(Saved entries)
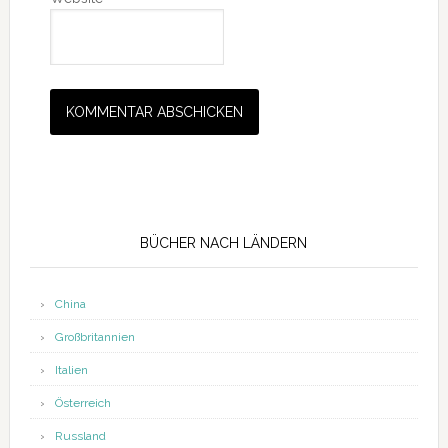
Seitenspalte
BÜCHER NACH LÄNDERN
China
Großbritannien
Italien
Österreich
Russland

What the task requires =>
An exact reproduction of all the records is required, with no pictures included.

Solution to the exercise =>
Seitenspalte
BÜCHER NACH LÄNDERN
China
Großbritannien
Italien
Österreich
Russland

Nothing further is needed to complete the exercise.